Heart is a multi-cellular organ made up of various cell types interacting with each other. Cardiomyocytes may benefit or suffer from crosstalk with noncardiomyocytes in response to diverse kinds of cardiac stresses. Proteasome dysfunction is a common cardiac stress which causes cardiac proteotoxicity and contributes to cardiac diseases such as heart failure and myocardial infarction. The role of crosstalk between cardiomyocytes and noncardiomyocytes in defense of cardiac proteotoxicity remains unknown. Here, we report a cardiomyocyte-specific survival upon proteasome inhibition in a heterogeneous culture consisting of cardiomyocytes and other three major cardiac cell types. Conversely, cardiomyocyte apoptosis is remarkably induced by proteasome inhibition in a homogeneous culture consisting of a majority of cardiomyocytes, demonstrating an indispensable role of noncardiomyocytes in the prevention of cardiomyocyte apoptosis resulting from proteasome inhibition. We further show that cardiomyocytes express brain natriuretic peptide (BNP) as an extracellular molecule in response to proteasome inhibition. Blockade of BNP receptor on noncardiomyocytes significantly exacerbated the cardiomyocyte apoptosis, indicating a paracrine function of cardiomyocyte-released extracellular BNP in activation of a protective feedback from noncardiomyocytes. Finally, we demonstrate that proteasome inhibition-activated transcriptional up-regulation of BNP in cardiomyocytes was associated with the dissociation of repressor element 1 silencing transcription factor (REST)/ histone deacetylase 1 (HDAC1) repressor complex from BNP gene promoter. Consistently, the induction of BNP could be further augmented by the treatment of HDAC inhibitors. We conclude that the crosstalk between cardiomyocytes and noncardiomyocytes plays a crucial role in the protection of cardiomyocytes from proteotoxicity stress, and identify cardiomyocyte-released BNP as a novel paracrine signaling molecule mediating this crosstalk. These findings provide new insights into the key regulators and cardioprotective mechanism in proteasome dysfunction-related cardiac diseases.
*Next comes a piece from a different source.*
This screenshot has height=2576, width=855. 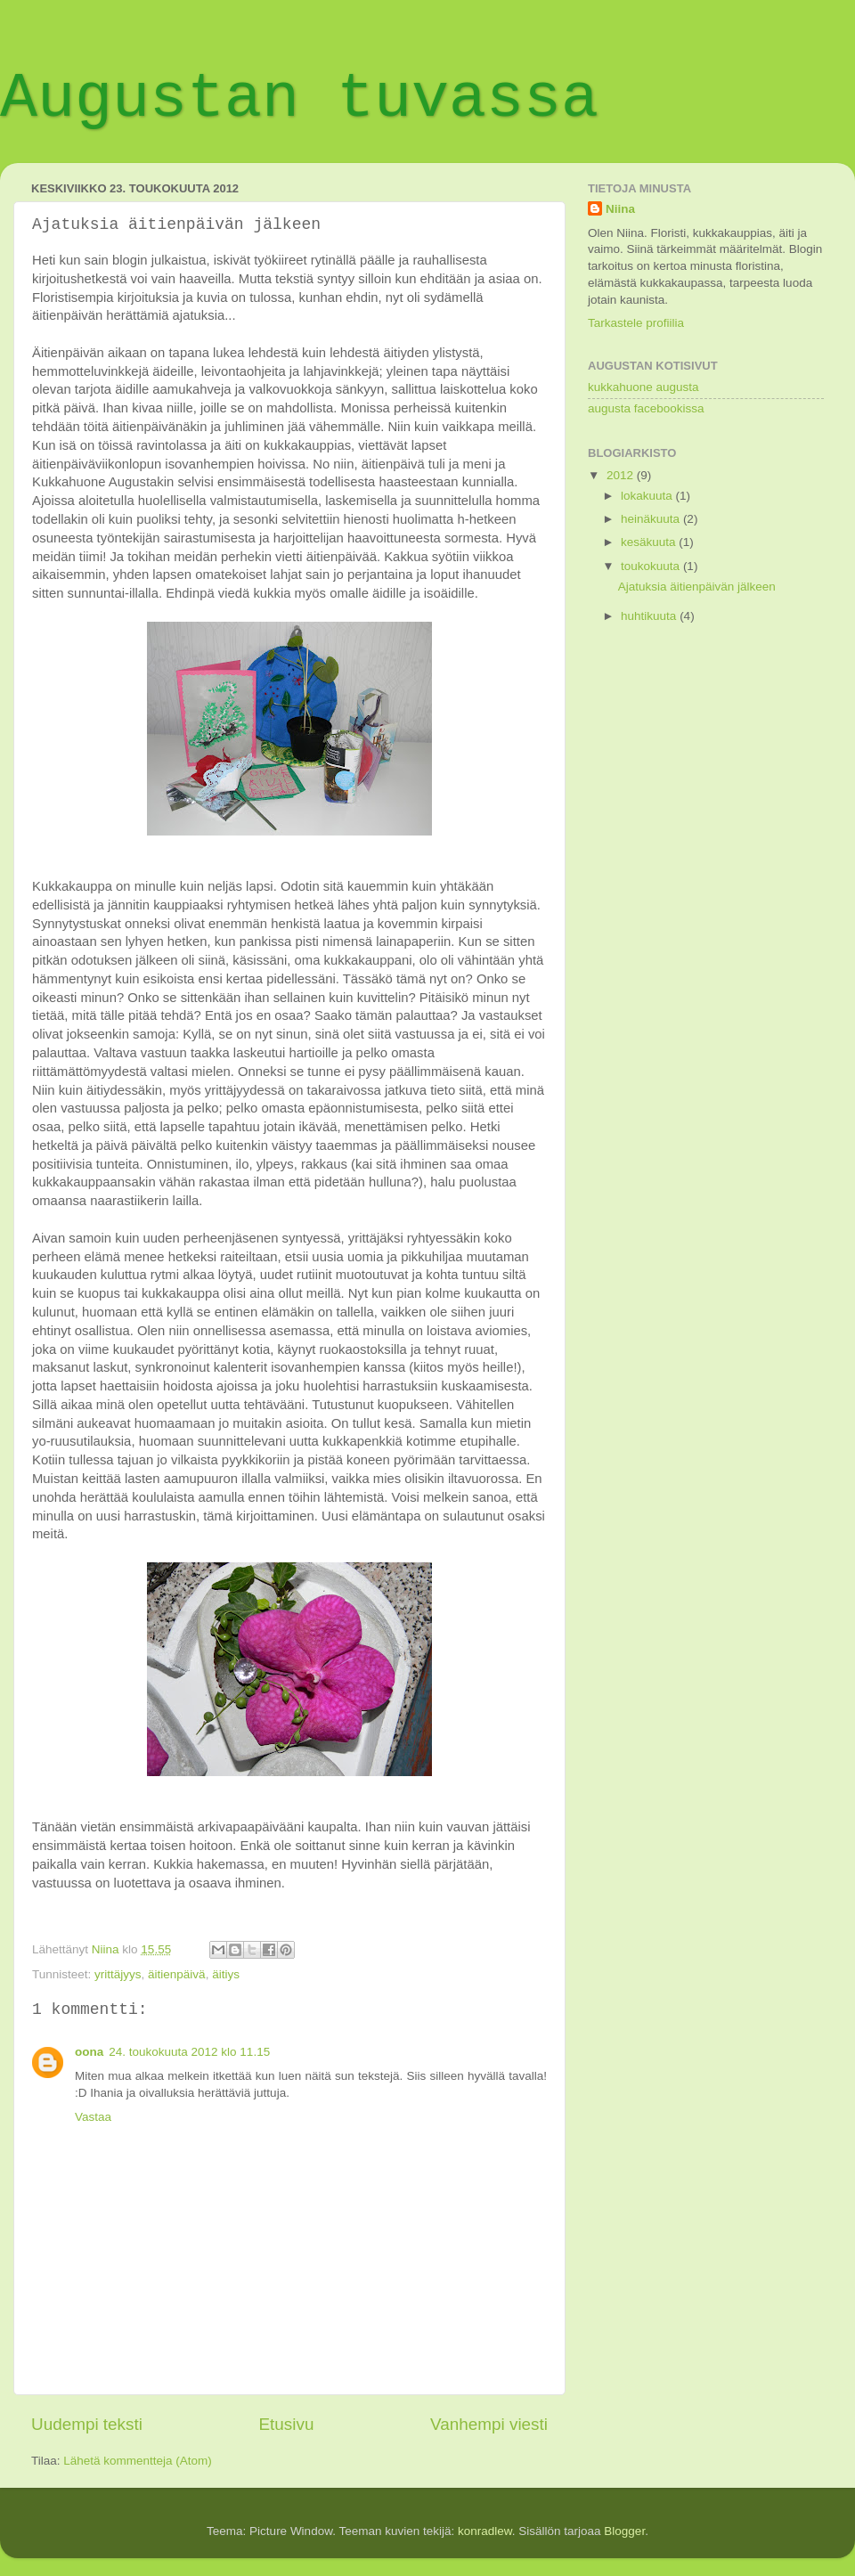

心脏是一个多细胞器官，由相互相互作用的各种细胞类型组成。心肌细胞可能受益或遭受与非心肌细胞的串扰，以响应各种心脏压力。蛋白酶体功能障碍是一种常见的心脏应激，会导致心脏蛋白毒性并导致心脏疾病，如心力衰竭和心肌梗塞。心肌细胞和非心肌细胞之间的串扰在防御心脏蛋白毒性方面的作用仍然未知。在这里，我们报告了在由心肌细胞和其他三种主要心脏细胞类型组成的异质培养物中蛋白酶体抑制后心肌细胞特异性存活。相反，在由大多数心肌细胞组成的均质培养物中，蛋白酶体抑制显着诱导心肌细胞凋亡，证明非心肌细胞在预防由蛋白酶体抑制引起的心肌细胞凋亡中发挥不可或缺的作用。我们进一步表明，心肌细胞表达脑钠肽（BNP）作为响应蛋白酶体抑制的细胞外分子。非心肌细胞上 BNP 受体的阻断显着加剧了心肌细胞凋亡，表明心肌细胞释放的细胞外 BNP 在激活非心肌细胞的保护性反馈中具有旁分泌功能。最后，我们证明蛋白酶体抑制激活的 BNP 在心肌细胞中的转录上调与抑制因子 1 沉默转录因子 (REST)/组蛋白去乙酰化酶 1 (HDAC1) 抑制复合物从 BNP 基因启动子的解离有关。一贯地，通过治疗 HDAC 抑制剂可以进一步增强 BNP 的诱导。我们得出结论，心肌细胞和非心肌细胞之间的串扰在保护心肌细胞免受蛋白毒性应激方面起着至关重要的作用，并将心肌细胞释放的 BNP 鉴定为介导这种串扰的新型旁分泌信号分子。这些发现为蛋白酶体功能障碍相关心脏病的关键调节因子和心脏保护机制提供了新的见解。